Page segmentation data
━━━━━━━━━━━━━━━━

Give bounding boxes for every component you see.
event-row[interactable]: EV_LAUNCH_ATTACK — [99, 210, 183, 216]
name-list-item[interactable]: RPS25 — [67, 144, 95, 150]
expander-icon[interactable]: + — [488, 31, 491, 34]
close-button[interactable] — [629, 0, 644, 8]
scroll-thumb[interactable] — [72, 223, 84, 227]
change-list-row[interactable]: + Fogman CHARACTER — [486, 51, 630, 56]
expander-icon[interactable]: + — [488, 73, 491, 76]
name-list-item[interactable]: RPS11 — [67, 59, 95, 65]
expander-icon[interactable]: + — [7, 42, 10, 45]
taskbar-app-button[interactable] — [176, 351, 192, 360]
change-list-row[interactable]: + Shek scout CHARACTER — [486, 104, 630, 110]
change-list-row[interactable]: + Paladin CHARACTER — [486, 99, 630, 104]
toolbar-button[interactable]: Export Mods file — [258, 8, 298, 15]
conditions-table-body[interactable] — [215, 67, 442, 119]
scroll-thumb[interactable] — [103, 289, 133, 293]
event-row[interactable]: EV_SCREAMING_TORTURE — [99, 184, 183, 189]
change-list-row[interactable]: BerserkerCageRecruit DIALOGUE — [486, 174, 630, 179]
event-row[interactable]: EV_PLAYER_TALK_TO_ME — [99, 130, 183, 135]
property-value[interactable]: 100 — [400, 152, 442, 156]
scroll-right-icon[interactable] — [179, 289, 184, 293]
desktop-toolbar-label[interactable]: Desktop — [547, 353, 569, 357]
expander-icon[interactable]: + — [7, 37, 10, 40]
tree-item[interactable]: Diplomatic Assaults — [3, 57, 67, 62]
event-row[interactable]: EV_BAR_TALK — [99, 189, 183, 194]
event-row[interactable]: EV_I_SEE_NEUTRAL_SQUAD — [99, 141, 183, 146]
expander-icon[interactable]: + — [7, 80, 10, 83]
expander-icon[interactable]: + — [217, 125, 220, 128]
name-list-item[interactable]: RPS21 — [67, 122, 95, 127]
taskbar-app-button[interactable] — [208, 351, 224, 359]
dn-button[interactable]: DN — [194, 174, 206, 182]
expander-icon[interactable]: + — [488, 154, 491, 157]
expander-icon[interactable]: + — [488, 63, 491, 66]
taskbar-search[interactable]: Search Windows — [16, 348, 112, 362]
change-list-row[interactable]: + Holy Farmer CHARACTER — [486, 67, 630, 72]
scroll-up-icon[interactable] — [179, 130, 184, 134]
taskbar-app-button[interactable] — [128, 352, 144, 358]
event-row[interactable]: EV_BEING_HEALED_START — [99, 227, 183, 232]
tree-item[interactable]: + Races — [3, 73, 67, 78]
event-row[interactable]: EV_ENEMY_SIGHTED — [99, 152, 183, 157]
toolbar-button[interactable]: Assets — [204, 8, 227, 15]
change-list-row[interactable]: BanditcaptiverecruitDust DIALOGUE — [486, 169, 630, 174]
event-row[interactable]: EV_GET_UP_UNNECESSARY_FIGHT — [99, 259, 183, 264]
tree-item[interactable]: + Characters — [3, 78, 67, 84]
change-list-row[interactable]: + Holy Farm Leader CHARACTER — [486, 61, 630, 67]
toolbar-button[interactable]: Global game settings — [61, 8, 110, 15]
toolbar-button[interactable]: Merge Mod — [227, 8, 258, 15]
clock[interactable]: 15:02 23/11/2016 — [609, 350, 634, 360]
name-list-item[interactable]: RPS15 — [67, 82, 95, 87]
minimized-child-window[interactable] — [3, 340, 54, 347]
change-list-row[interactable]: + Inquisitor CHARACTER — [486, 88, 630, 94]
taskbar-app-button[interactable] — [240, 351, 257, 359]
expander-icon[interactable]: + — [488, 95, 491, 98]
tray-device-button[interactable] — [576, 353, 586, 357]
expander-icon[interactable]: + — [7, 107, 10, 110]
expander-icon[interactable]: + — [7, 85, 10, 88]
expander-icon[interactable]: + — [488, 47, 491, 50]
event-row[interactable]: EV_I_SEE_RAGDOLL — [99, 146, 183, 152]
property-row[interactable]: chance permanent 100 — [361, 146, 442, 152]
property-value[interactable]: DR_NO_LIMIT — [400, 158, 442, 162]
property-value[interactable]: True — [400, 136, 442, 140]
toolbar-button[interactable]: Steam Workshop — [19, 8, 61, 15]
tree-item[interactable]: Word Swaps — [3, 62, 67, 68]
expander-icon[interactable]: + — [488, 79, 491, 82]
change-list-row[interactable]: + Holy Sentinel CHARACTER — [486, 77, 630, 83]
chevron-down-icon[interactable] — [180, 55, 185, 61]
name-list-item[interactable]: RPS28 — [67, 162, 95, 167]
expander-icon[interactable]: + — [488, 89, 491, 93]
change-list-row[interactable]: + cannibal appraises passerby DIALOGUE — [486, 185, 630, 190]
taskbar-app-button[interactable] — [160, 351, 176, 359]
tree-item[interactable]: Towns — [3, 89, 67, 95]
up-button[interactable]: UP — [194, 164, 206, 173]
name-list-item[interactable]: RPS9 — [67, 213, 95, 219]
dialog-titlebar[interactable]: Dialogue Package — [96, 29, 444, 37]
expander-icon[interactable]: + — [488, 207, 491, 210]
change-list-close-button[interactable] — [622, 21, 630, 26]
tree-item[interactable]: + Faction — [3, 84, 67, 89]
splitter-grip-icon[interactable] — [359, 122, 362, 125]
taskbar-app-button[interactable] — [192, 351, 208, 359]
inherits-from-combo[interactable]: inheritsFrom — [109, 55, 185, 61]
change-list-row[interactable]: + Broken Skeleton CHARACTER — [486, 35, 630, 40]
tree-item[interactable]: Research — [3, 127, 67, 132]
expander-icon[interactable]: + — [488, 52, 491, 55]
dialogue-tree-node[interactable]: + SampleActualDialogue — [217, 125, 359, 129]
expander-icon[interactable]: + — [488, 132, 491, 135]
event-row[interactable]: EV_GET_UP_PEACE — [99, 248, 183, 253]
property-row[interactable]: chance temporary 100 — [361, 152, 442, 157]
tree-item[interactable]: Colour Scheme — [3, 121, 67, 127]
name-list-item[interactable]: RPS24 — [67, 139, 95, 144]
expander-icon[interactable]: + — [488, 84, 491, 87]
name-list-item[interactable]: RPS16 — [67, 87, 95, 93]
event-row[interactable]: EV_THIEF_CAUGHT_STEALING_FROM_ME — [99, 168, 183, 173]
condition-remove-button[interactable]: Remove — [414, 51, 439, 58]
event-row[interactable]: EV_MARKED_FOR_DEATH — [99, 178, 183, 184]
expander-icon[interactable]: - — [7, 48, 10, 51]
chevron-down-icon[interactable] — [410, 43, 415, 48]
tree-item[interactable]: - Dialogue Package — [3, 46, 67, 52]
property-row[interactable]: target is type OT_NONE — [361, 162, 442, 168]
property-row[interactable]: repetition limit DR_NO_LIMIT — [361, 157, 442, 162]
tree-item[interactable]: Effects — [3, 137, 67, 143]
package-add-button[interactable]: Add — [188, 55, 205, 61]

━━━━━━━━━━━━━━━━

■ DIRECTIONS: Nothing in the records may change. Print all of them.

■ RESPONSE AREA:
Give bounding boxes for every component you see.
event-row[interactable]: EV_LAUNCH_ATTACK — [99, 210, 183, 216]
name-list-item[interactable]: RPS25 — [67, 144, 95, 150]
expander-icon[interactable]: + — [488, 31, 491, 34]
close-button[interactable] — [629, 0, 644, 8]
scroll-thumb[interactable] — [72, 223, 84, 227]
change-list-row[interactable]: + Fogman CHARACTER — [486, 51, 630, 56]
expander-icon[interactable]: + — [488, 73, 491, 76]
name-list-item[interactable]: RPS11 — [67, 59, 95, 65]
expander-icon[interactable]: + — [7, 42, 10, 45]
taskbar-app-button[interactable] — [176, 351, 192, 360]
change-list-row[interactable]: + Shek scout CHARACTER — [486, 104, 630, 110]
change-list-row[interactable]: + Paladin CHARACTER — [486, 99, 630, 104]
toolbar-button[interactable]: Export Mods file — [258, 8, 298, 15]
conditions-table-body[interactable] — [215, 67, 442, 119]
scroll-thumb[interactable] — [103, 289, 133, 293]
event-row[interactable]: EV_SCREAMING_TORTURE — [99, 184, 183, 189]
change-list-row[interactable]: BerserkerCageRecruit DIALOGUE — [486, 174, 630, 179]
event-row[interactable]: EV_PLAYER_TALK_TO_ME — [99, 130, 183, 135]
property-value[interactable]: 100 — [400, 152, 442, 156]
scroll-right-icon[interactable] — [179, 289, 184, 293]
desktop-toolbar-label[interactable]: Desktop — [547, 353, 569, 357]
expander-icon[interactable]: + — [7, 37, 10, 40]
tree-item[interactable]: Diplomatic Assaults — [3, 57, 67, 62]
event-row[interactable]: EV_BAR_TALK — [99, 189, 183, 194]
event-row[interactable]: EV_I_SEE_NEUTRAL_SQUAD — [99, 141, 183, 146]
expander-icon[interactable]: + — [7, 80, 10, 83]
expander-icon[interactable]: + — [217, 125, 220, 128]
name-list-item[interactable]: RPS21 — [67, 122, 95, 127]
taskbar-app-button[interactable] — [208, 351, 224, 359]
dn-button[interactable]: DN — [194, 174, 206, 182]
expander-icon[interactable]: + — [488, 154, 491, 157]
expander-icon[interactable]: + — [488, 63, 491, 66]
taskbar-search[interactable]: Search Windows — [16, 348, 112, 362]
change-list-row[interactable]: + Holy Farmer CHARACTER — [486, 67, 630, 72]
scroll-up-icon[interactable] — [179, 130, 184, 134]
taskbar-app-button[interactable] — [128, 352, 144, 358]
event-row[interactable]: EV_BEING_HEALED_START — [99, 227, 183, 232]
tree-item[interactable]: + Races — [3, 73, 67, 78]
event-row[interactable]: EV_ENEMY_SIGHTED — [99, 152, 183, 157]
toolbar-button[interactable]: Assets — [204, 8, 227, 15]
change-list-row[interactable]: BanditcaptiverecruitDust DIALOGUE — [486, 169, 630, 174]
event-row[interactable]: EV_GET_UP_UNNECESSARY_FIGHT — [99, 259, 183, 264]
tree-item[interactable]: + Characters — [3, 78, 67, 84]
change-list-row[interactable]: + Holy Farm Leader CHARACTER — [486, 61, 630, 67]
toolbar-button[interactable]: Global game settings — [61, 8, 110, 15]
toolbar-button[interactable]: Merge Mod — [227, 8, 258, 15]
clock[interactable]: 15:02 23/11/2016 — [609, 350, 634, 360]
name-list-item[interactable]: RPS15 — [67, 82, 95, 87]
minimized-child-window[interactable] — [3, 340, 54, 347]
change-list-row[interactable]: + Inquisitor CHARACTER — [486, 88, 630, 94]
taskbar-app-button[interactable] — [240, 351, 257, 359]
expander-icon[interactable]: + — [488, 95, 491, 98]
tray-device-button[interactable] — [576, 353, 586, 357]
expander-icon[interactable]: + — [7, 107, 10, 110]
expander-icon[interactable]: + — [7, 85, 10, 88]
expander-icon[interactable]: + — [488, 47, 491, 50]
event-row[interactable]: EV_I_SEE_RAGDOLL — [99, 146, 183, 152]
property-row[interactable]: chance permanent 100 — [361, 146, 442, 152]
property-value[interactable]: DR_NO_LIMIT — [400, 158, 442, 162]
property-value[interactable]: True — [400, 136, 442, 140]
toolbar-button[interactable]: Steam Workshop — [19, 8, 61, 15]
tree-item[interactable]: Word Swaps — [3, 62, 67, 68]
expander-icon[interactable]: + — [488, 79, 491, 82]
change-list-row[interactable]: + Holy Sentinel CHARACTER — [486, 77, 630, 83]
chevron-down-icon[interactable] — [180, 55, 185, 61]
name-list-item[interactable]: RPS28 — [67, 162, 95, 167]
expander-icon[interactable]: + — [488, 89, 491, 93]
change-list-row[interactable]: + cannibal appraises passerby DIALOGUE — [486, 185, 630, 190]
taskbar-app-button[interactable] — [160, 351, 176, 359]
tree-item[interactable]: Towns — [3, 89, 67, 95]
up-button[interactable]: UP — [194, 164, 206, 173]
name-list-item[interactable]: RPS9 — [67, 213, 95, 219]
dialog-titlebar[interactable]: Dialogue Package — [96, 29, 444, 37]
expander-icon[interactable]: + — [488, 207, 491, 210]
change-list-close-button[interactable] — [622, 21, 630, 26]
tree-item[interactable]: + Faction — [3, 84, 67, 89]
splitter-grip-icon[interactable] — [359, 122, 362, 125]
taskbar-app-button[interactable] — [192, 351, 208, 359]
inherits-from-combo[interactable]: inheritsFrom — [109, 55, 185, 61]
change-list-row[interactable]: + Broken Skeleton CHARACTER — [486, 35, 630, 40]
tree-item[interactable]: Research — [3, 127, 67, 132]
expander-icon[interactable]: + — [488, 52, 491, 55]
dialogue-tree-node[interactable]: + SampleActualDialogue — [217, 125, 359, 129]
expander-icon[interactable]: + — [488, 132, 491, 135]
event-row[interactable]: EV_GET_UP_PEACE — [99, 248, 183, 253]
property-row[interactable]: chance temporary 100 — [361, 152, 442, 157]
tree-item[interactable]: Colour Scheme — [3, 121, 67, 127]
name-list-item[interactable]: RPS24 — [67, 139, 95, 144]
expander-icon[interactable]: + — [488, 84, 491, 87]
name-list-item[interactable]: RPS16 — [67, 87, 95, 93]
event-row[interactable]: EV_THIEF_CAUGHT_STEALING_FROM_ME — [99, 168, 183, 173]
condition-remove-button[interactable]: Remove — [414, 51, 439, 58]
event-row[interactable]: EV_MARKED_FOR_DEATH — [99, 178, 183, 184]
expander-icon[interactable]: - — [7, 48, 10, 51]
chevron-down-icon[interactable] — [410, 43, 415, 48]
tree-item[interactable]: - Dialogue Package — [3, 46, 67, 52]
property-row[interactable]: target is type OT_NONE — [361, 162, 442, 168]
property-row[interactable]: repetition limit DR_NO_LIMIT — [361, 157, 442, 162]
tree-item[interactable]: Effects — [3, 137, 67, 143]
package-add-button[interactable]: Add — [188, 55, 205, 61]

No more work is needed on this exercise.